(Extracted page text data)
- Opening Delimiter -

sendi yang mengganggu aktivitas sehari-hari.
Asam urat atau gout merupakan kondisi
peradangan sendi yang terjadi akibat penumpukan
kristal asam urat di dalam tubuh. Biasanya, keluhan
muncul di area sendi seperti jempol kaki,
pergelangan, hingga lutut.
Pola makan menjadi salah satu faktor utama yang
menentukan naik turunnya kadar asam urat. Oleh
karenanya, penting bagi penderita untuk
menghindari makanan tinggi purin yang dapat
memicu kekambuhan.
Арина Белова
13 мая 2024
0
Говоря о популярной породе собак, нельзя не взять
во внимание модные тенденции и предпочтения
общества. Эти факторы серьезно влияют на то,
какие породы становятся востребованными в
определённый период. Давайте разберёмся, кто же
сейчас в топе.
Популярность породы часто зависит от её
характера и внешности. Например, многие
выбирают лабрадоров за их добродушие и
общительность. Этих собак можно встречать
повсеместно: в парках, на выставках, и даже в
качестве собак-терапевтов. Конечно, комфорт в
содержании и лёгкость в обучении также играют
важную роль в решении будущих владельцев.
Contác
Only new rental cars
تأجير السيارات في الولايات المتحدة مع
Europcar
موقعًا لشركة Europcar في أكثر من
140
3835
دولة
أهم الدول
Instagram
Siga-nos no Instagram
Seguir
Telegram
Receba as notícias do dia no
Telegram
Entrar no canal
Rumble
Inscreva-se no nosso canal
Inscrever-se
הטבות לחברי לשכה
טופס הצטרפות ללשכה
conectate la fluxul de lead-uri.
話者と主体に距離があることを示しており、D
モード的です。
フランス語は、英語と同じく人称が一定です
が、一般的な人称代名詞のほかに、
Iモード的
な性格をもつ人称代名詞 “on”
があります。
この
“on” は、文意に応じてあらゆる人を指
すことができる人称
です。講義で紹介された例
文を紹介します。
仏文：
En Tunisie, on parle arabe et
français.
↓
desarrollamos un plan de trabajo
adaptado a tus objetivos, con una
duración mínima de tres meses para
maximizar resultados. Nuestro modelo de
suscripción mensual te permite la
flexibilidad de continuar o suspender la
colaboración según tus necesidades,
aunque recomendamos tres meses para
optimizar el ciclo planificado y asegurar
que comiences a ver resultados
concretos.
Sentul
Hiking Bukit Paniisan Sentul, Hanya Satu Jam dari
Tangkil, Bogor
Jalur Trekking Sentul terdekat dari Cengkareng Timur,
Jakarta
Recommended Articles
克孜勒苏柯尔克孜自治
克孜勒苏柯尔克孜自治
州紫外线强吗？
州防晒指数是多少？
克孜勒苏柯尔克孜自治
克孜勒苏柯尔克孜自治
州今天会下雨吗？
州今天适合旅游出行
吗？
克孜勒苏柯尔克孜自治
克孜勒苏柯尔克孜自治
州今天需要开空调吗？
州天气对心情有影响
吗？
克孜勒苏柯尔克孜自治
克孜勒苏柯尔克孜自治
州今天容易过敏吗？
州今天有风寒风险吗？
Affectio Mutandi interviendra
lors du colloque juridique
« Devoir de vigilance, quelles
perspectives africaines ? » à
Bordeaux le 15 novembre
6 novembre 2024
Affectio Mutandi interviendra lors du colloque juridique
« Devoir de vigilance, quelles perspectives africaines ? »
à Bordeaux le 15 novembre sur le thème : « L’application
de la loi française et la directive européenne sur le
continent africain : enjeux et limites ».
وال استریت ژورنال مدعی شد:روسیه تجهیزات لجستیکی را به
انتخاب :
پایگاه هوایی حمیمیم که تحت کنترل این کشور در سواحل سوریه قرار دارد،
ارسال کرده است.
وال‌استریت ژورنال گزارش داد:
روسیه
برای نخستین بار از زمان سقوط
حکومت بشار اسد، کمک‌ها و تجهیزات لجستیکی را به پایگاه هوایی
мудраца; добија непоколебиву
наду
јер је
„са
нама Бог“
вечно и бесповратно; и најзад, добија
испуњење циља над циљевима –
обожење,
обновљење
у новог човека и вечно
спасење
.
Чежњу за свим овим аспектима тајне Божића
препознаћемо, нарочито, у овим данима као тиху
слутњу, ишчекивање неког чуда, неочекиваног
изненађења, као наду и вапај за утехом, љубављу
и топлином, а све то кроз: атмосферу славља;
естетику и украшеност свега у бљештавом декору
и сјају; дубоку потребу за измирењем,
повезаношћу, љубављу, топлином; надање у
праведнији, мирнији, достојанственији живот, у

- Closing Delimiter -

WHAT TO DO:
Only one stretch of the records above is wanted: the lines between the one holding "содержании и лёгкость в обучении также играют" and the one holding "برای نخستین بار از زمان سقوط", inclusive, reproduced exactly.

FINISHED EXERCISE:
содержании и лёгкость в обучении также играют
важную роль в решении будущих владельцев.
Contác
Only new rental cars
تأجير السيارات في الولايات المتحدة مع
Europcar
موقعًا لشركة Europcar في أكثر من
140
3835
دولة
أهم الدول
Instagram
Siga-nos no Instagram
Seguir
Telegram
Receba as notícias do dia no
Telegram
Entrar no canal
Rumble
Inscreva-se no nosso canal
Inscrever-se
הטבות לחברי לשכה
טופס הצטרפות ללשכה
conectate la fluxul de lead-uri.
話者と主体に距離があることを示しており、D
モード的です。
フランス語は、英語と同じく人称が一定です
が、一般的な人称代名詞のほかに、
Iモード的
な性格をもつ人称代名詞 “on”
があります。
この
“on” は、文意に応じてあらゆる人を指
すことができる人称
です。講義で紹介された例
文を紹介します。
仏文：
En Tunisie, on parle arabe et
français.
↓
desarrollamos un plan de trabajo
adaptado a tus objetivos, con una
duración mínima de tres meses para
maximizar resultados. Nuestro modelo de
suscripción mensual te permite la
flexibilidad de continuar o suspender la
colaboración según tus necesidades,
aunque recomendamos tres meses para
optimizar el ciclo planificado y asegurar
que comiences a ver resultados
concretos.
Sentul
Hiking Bukit Paniisan Sentul, Hanya Satu Jam dari
Tangkil, Bogor
Jalur Trekking Sentul terdekat dari Cengkareng Timur,
Jakarta
Recommended Articles
克孜勒苏柯尔克孜自治
克孜勒苏柯尔克孜自治
州紫外线强吗？
州防晒指数是多少？
克孜勒苏柯尔克孜自治
克孜勒苏柯尔克孜自治
州今天会下雨吗？
州今天适合旅游出行
吗？
克孜勒苏柯尔克孜自治
克孜勒苏柯尔克孜自治
州今天需要开空调吗？
州天气对心情有影响
吗？
克孜勒苏柯尔克孜自治
克孜勒苏柯尔克孜自治
州今天容易过敏吗？
州今天有风寒风险吗？
Affectio Mutandi interviendra
lors du colloque juridique
« Devoir de vigilance, quelles
perspectives africaines ? » à
Bordeaux le 15 novembre
6 novembre 2024
Affectio Mutandi interviendra lors du colloque juridique
« Devoir de vigilance, quelles perspectives africaines ? »
à Bordeaux le 15 novembre sur le thème : « L’application
de la loi française et la directive européenne sur le
continent africain : enjeux et limites ».
وال استریت ژورنال مدعی شد:روسیه تجهیزات لجستیکی را به
انتخاب :
پایگاه هوایی حمیمیم که تحت کنترل این کشور در سواحل سوریه قرار دارد،
ارسال کرده است.
وال‌استریت ژورنال گزارش داد:
روسیه
برای نخستین بار از زمان سقوط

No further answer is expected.